The entrances to some alleyways are barricaded with sandbags. Across some of the main streets, residents and militants have piled sand as high as a one-story building in an effort to block Israeli armor.

On Wednesday night, masked fighters from Hamas's armed wing held a news conference in the Jabalya camp to announce their determination to continue battling the Israeli tanks and to keep firing Qassam rockets. They also displayed samples of their arsenal: three shiny new Qassams, hand grenades and homemade bombs.

The Qassams, which have a maximum range of about five miles, are fashioned from four-inch pipes commonly used in construction projects, fitted with fins and a needle nose. The shortest version is about three feet long and is packed with about nine pounds of explosives. The longest measures more than six feet and carries a payload of more than 20 pounds.

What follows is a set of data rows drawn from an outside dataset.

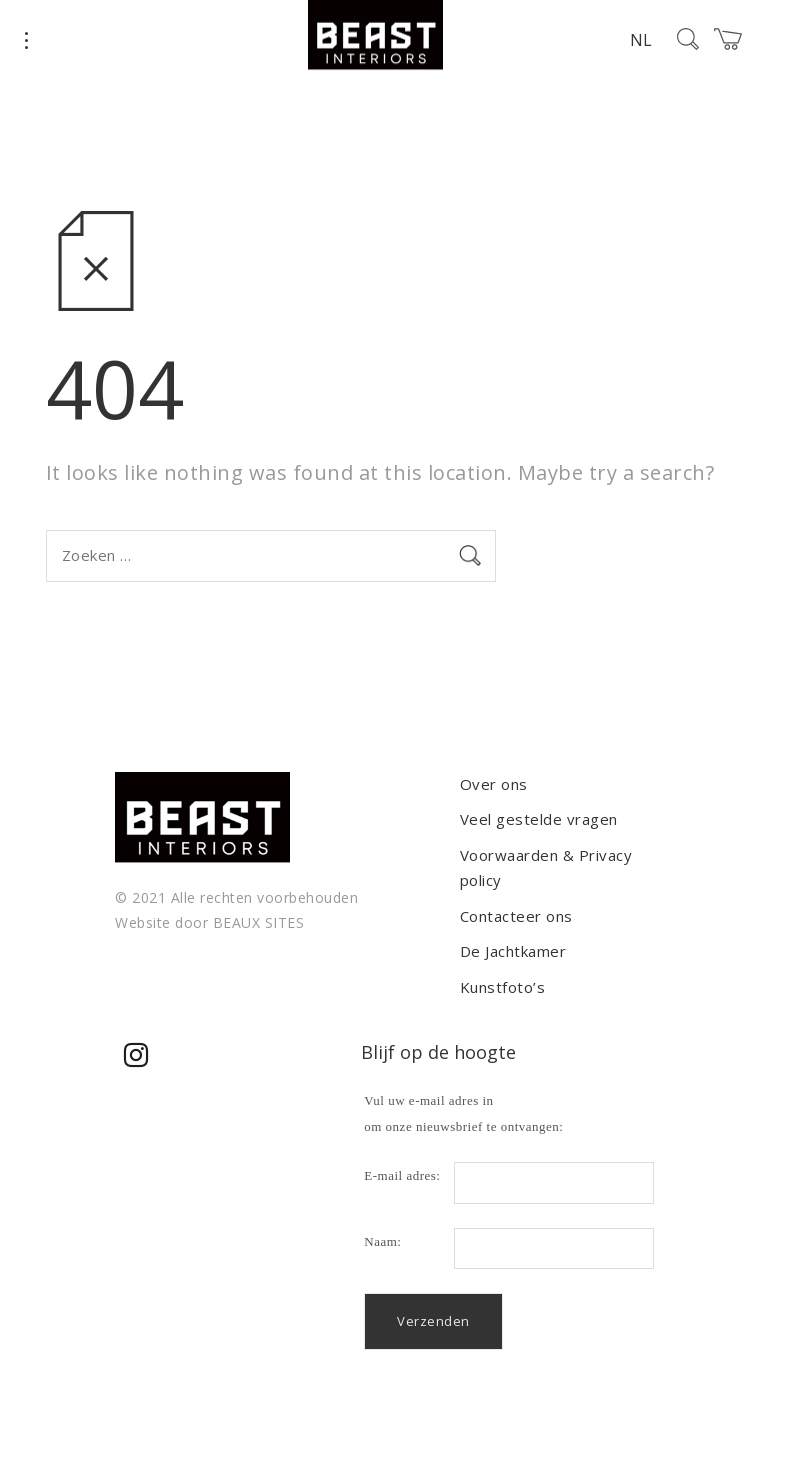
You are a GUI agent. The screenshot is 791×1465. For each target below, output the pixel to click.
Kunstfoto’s (503, 987)
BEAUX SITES (259, 922)
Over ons (494, 784)
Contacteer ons (516, 916)
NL (641, 40)
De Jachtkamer (513, 951)
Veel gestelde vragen (539, 819)
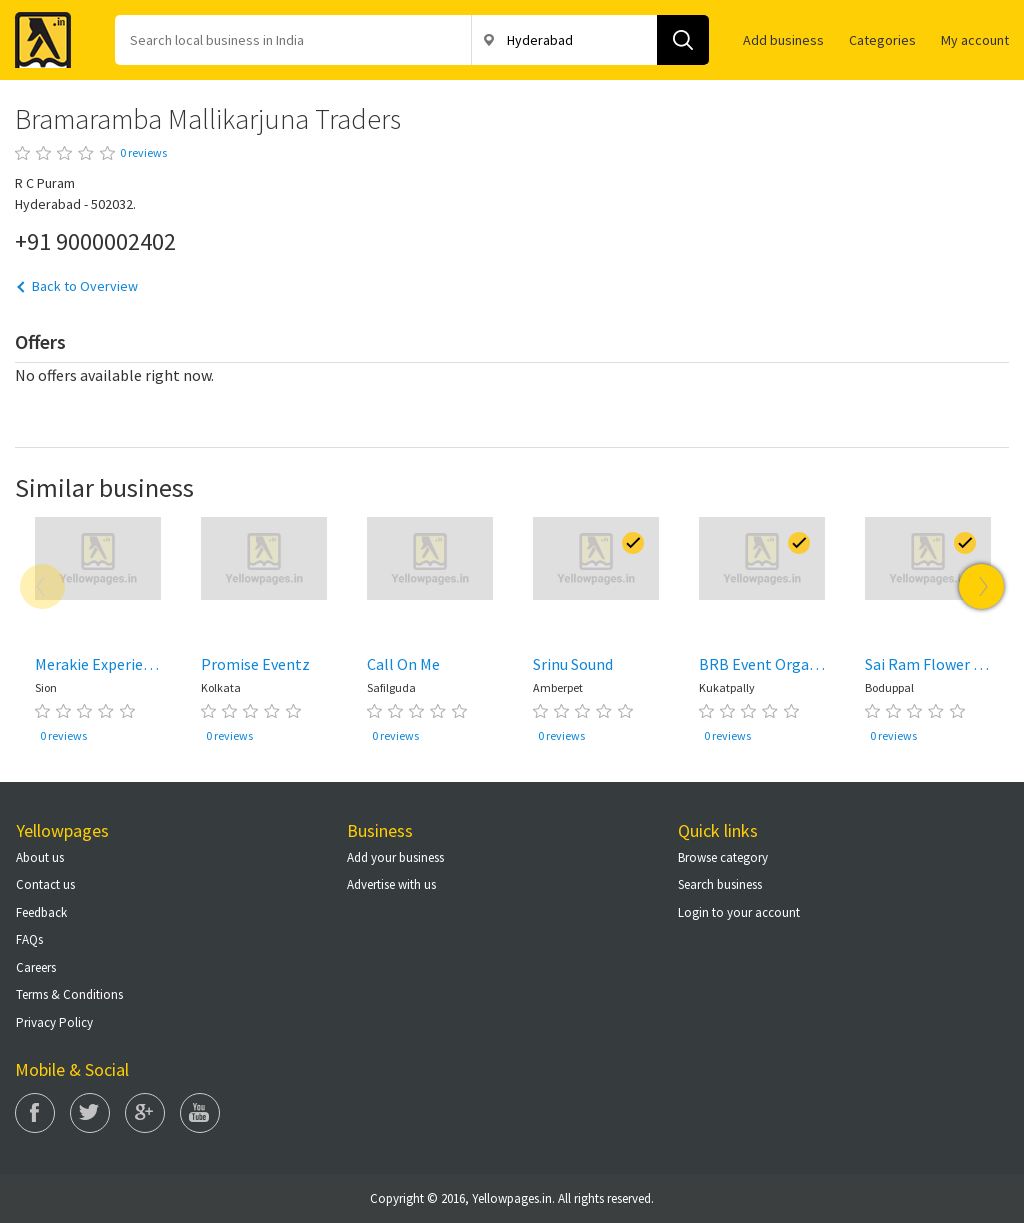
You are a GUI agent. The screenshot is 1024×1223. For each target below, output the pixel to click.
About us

On Thursday, the al-Aqsa Martyrs Brigades, the armed wing of Palestinian leader Yasser Arafat's Fatah movement, unveiled its latest weapon, the Aba Bel — a fat, squat rocket about 20 inches long that contains about 20 pounds of explosives. It is launched by being flung out of a net and kept aloft with about 40 balloons of the type commonly sold for children's parties, an al-Aqsa spokesman said.

The spokesman said the first of the rockets had been lobbed at Sderot on Wednesday. No damage was reported by the Israelis.

Special correspondent Islam Abdulkarim contributed to this report.